Page-level text extractions
━━━━━━━━
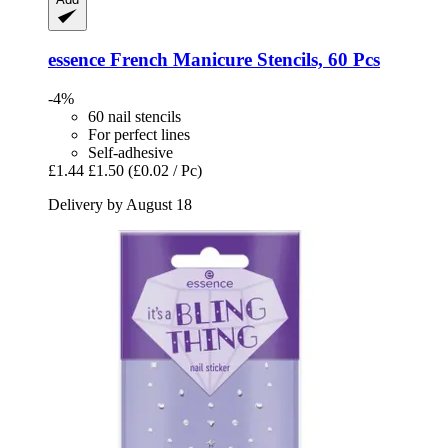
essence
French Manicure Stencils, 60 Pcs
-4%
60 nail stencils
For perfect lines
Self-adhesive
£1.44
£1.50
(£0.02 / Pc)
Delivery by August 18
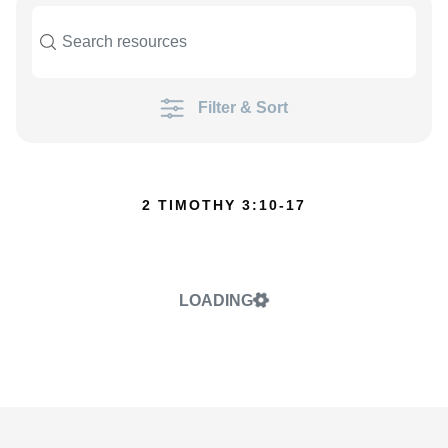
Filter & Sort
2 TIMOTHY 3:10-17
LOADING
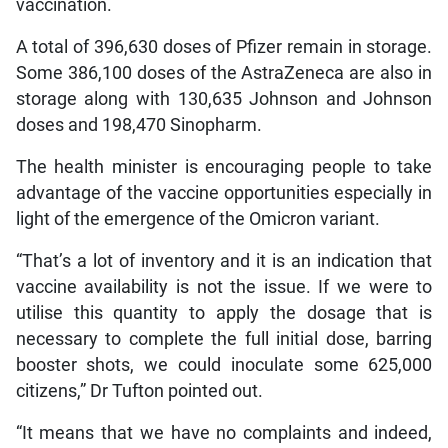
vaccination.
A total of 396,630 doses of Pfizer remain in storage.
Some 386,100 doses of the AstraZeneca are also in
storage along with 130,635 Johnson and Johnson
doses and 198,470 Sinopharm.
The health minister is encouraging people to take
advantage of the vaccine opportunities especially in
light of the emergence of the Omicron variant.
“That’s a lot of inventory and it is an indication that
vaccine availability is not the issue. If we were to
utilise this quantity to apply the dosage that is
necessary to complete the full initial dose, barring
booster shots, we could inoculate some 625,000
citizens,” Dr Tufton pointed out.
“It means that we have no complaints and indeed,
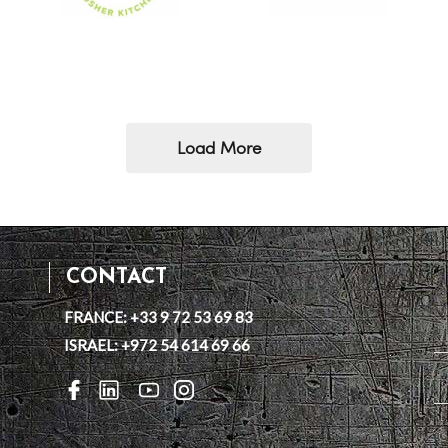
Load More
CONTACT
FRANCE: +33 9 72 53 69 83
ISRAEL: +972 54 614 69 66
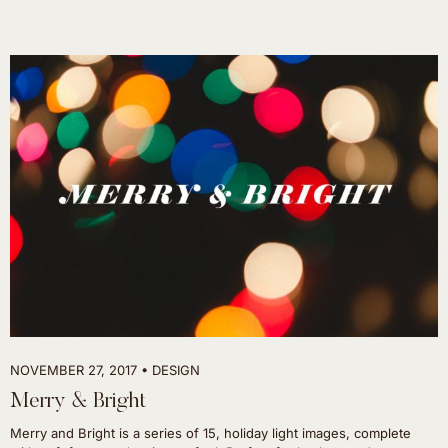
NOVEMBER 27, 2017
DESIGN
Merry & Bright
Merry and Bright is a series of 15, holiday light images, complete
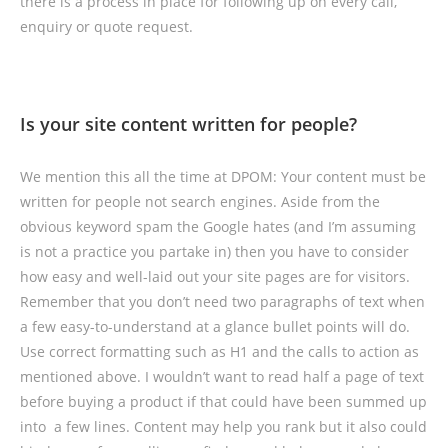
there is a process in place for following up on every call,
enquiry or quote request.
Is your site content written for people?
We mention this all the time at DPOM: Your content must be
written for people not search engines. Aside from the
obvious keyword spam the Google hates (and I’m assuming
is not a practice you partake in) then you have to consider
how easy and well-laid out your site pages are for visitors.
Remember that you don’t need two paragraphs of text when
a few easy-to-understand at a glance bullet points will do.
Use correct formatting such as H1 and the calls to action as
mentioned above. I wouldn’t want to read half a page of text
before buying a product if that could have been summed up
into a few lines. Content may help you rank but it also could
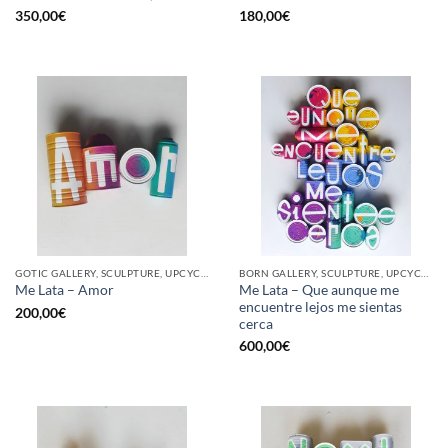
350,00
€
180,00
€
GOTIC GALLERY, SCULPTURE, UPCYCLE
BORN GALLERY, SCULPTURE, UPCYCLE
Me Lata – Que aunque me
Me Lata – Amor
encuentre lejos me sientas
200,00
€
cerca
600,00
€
━━━━━━━━
Work instructions:
Find how many lines in the data above include the string "Merry", and give that number alone.

Expected output:
2